Saturday, January 7, 2017
Autonomous bike path snowplows
Attention Mayor Peduto, PennDOT, Uber, Google Robotics, Bike-Pgh, and others with a stake in winter cycling in the city:
All this talk about autonomous cars and taxis and so forth is missing an important boat. Cycling after a snowfall in Pittsburgh is darn near impossible because the city, or PennDOT, or whomever, does not ever, it seems, clear the bike paths. This needs to happen hours after a snow, not days or weeks or not at all. I myself am the proud owner of a busted shovel, accomplished by chopping ice off of the ramp from Second Avenue to the Hot Metal Bridge in February 2010. Nobody even tried to clear that ramp between the Feb 6 storm and the Feb 20 shovel brigade. To this day, if it gets done at all, it is long after a snowfall.

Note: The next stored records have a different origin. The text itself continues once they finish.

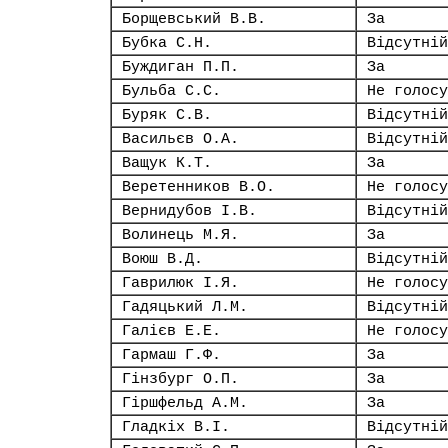
Борщевський В.В.
За
Бубка С.Н.
Відсутній
Буждиган П.П.
За
Бульба С.С.
Не голосу
Буряк С.В.
Відсутній
Васильєв О.А.
Відсутній
Ващук К.Т.
За
Веретенников В.О.
Не голосу
Вернидубов І.В.
Відсутній
Волинець М.Я.
За
Воюш В.Д.
Відсутній
Гаврилюк І.Я.
Не голосу
Гадяцький Л.М.
Відсутній
Галієв Е.Е.
Не голосу
Гармаш Г.Ф.
За
Гінзбург О.П.
За
Гіршфельд А.М.
За
Гладкіх В.І.
Відсутній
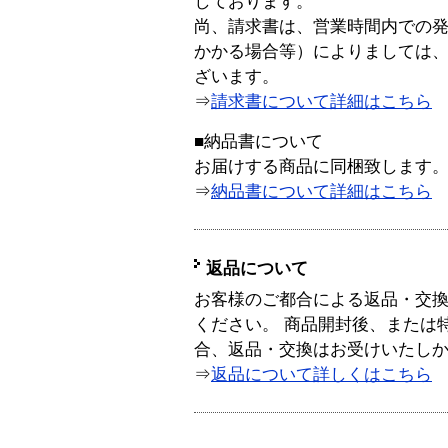
しております。
尚、請求書は、営業時間内での
かかる場合等）によりましては
ざいます。
⇒
請求書について詳細はこちら
■納品書について
お届けする商品に同梱致します
⇒
納品書について詳細はこちら
返品について
お客様のご都合による返品・交
ください。 商品開封後、または
合、返品・交換はお受けいたし
⇒
返品について詳しくはこちら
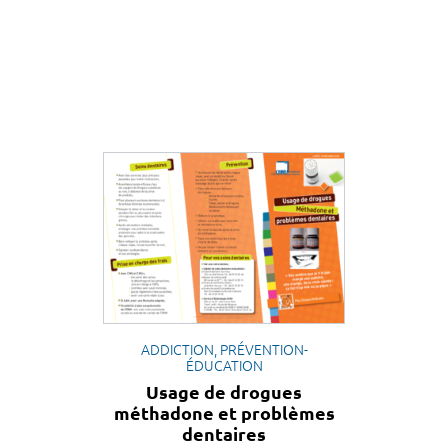
ADDICTION, PRÉVENTION-
ÉDUCATION
Usage de drogues
méthadone et problèmes
dentaires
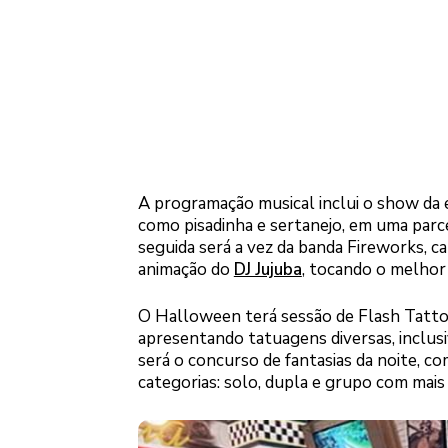
A programação musical inclui o show da 
como pisadinha e sertanejo, em uma parc
seguida será a vez da banda Fireworks, c
animação do
DJ Jujuba
, tocando o melhor
O Halloween terá sessão de Flash Tatto
apresentando tatuagens diversas, inclu
será o concurso de fantasias da noite, c
categorias: solo, dupla e grupo com mais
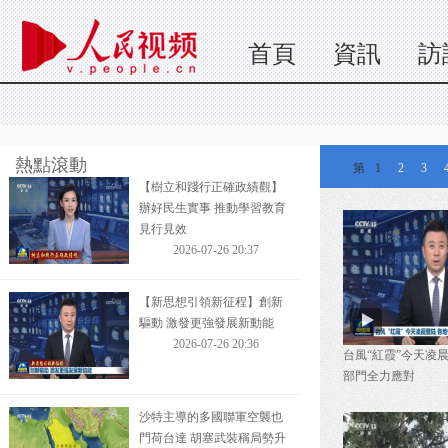
地各部門全力應對
2026-07-26 20:40
首頁
資訊
訪
【樹立和踐行正確政績觀】
辦好民生實事 推動學習教育
見行見效
熱點滾動
第
1
2
3
2026-07-26 20:37
【新思想引領新征程】創新
驅動 激發更強發展新動能
2026-07-26 20:36
沙特主導的多國聯軍空襲也
台風“紅霞”今天凌
門荷台達 胡塞武裝稱局勢升
部門全力應對
級
2026-07-25 20:56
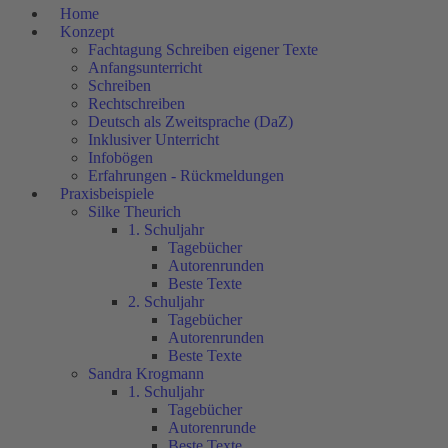
Home
Konzept
Fachtagung Schreiben eigener Texte
Anfangsunterricht
Schreiben
Rechtschreiben
Deutsch als Zweitsprache (DaZ)
Inklusiver Unterricht
Infobögen
Erfahrungen - Rückmeldungen
Praxisbeispiele
Silke Theurich
1. Schuljahr
Tagebücher
Autorenrunden
Beste Texte
2. Schuljahr
Tagebücher
Autorenrunden
Beste Texte
Sandra Krogmann
1. Schuljahr
Tagebücher
Autorenrunde
Beste Texte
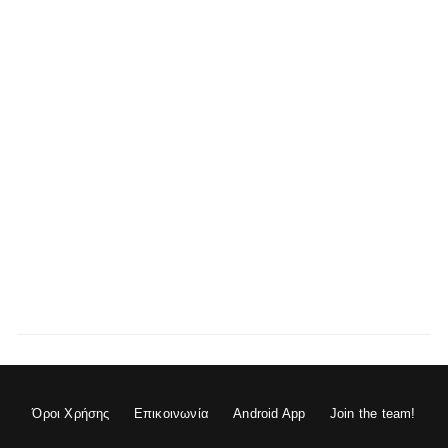
Όροι Χρήσης
Επικοινωνία
Android App
Join the team!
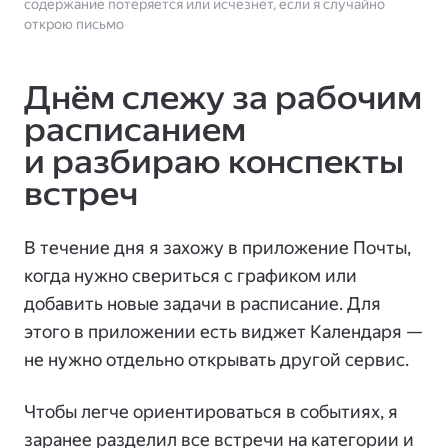
содержание потеряется или исчезнет, если я случайно
открою письмо
Днём слежу за рабочим
расписанием
и разбираю конспекты
встреч
В течение дня я захожу в приложение Почты,
когда нужно свериться с графиком или
добавить новые задачи в расписание. Для
этого в приложении есть виджет Календаря —
не нужно отдельно открывать другой сервис.
Чтобы легче ориентироваться в событиях, я
заранее разделил все встречи на категории и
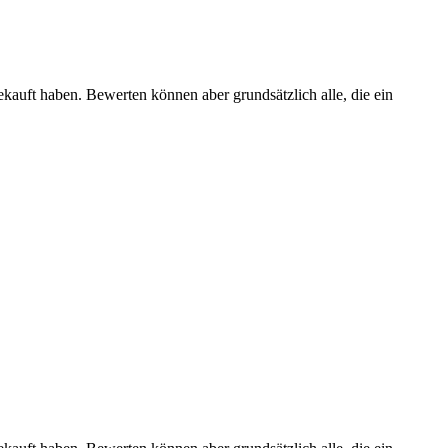
ekauft haben. Bewerten können aber grundsätzlich alle, die ein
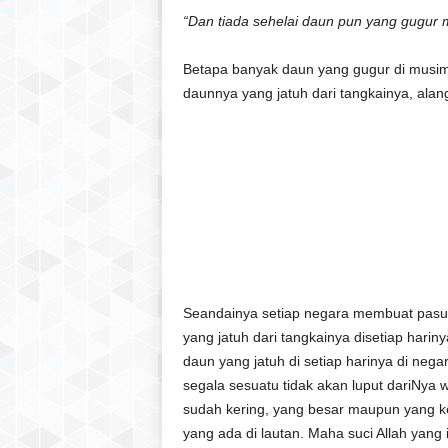
“Dan tiada sehelai daun pun yang gugur 
Betapa banyak daun yang gugur di musim
daunnya yang jatuh dari tangkainya, alan
Seandainya setiap negara membuat pasu
yang jatuh dari tangkainya disetiap hari
daun yang jatuh di setiap harinya di neg
segala sesuatu tidak akan luput dariNya
sudah kering, yang besar maupun yang ke
yang ada di lautan. Maha suci Allah yang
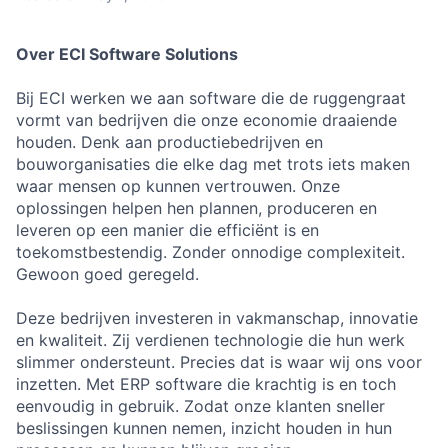
Over ECI Software Solutions
Bij ECI werken we aan software die de ruggengraat
vormt van bedrijven die onze economie draaiende
houden. Denk aan productiebedrijven en
bouworganisaties die elke dag met trots iets maken
waar mensen op kunnen vertrouwen. Onze
oplossingen helpen hen plannen, produceren en
leveren op een manier die efficiënt is en
toekomstbestendig. Zonder onnodige complexiteit.
Gewoon goed geregeld.
Deze bedrijven investeren in vakmanschap, innovatie
en kwaliteit. Zij verdienen technologie die hun werk
slimmer ondersteunt. Precies dat is waar wij ons voor
inzetten. Met ERP software die krachtig is en toch
eenvoudig in gebruik. Zodat onze klanten sneller
beslissingen kunnen nemen, inzicht houden in hun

The solution is to have a set of brush trucks traverse the bike paths, in the middle of the night if necessary, anytime it snows. If humans are not available to make this happen, it should be done by automated driving, like the Uber cars. Imagine, snow starts to fall at midnight, but at 3 a.m., the automated plows come to life, and begin their routes. By daybreak, the paths have had at least one good pass. If it's stopped snowing, they return to their sheds (or a fueling station), but if not, they repeat their routes.
This will require some figuring out. Unlike streets, bike paths do not follow the same rules of pavement markings or lane widths. Still, it's a solvable problem. For example, if cutting through deeper snow, it may not be possible to discern where the path is at all, relying exclusively on GPS coordinates.
But high-tech aside, even if a human was available to do the driving, it's still going to take a fleet of these to handle clearing our many miles of bike paths, bridges, ramps, and other infrastructure. Fuel, routine service, and longer-term repairs, all seem like the sort of thing that has already been figured out for other applications, say PennDOT keeping the grass trimmed along highways, or street sweeping equipment owned or contracted by any of the above. This shouldn't be that difficult to plan and execute, provided the money is available. (Separate discussion.)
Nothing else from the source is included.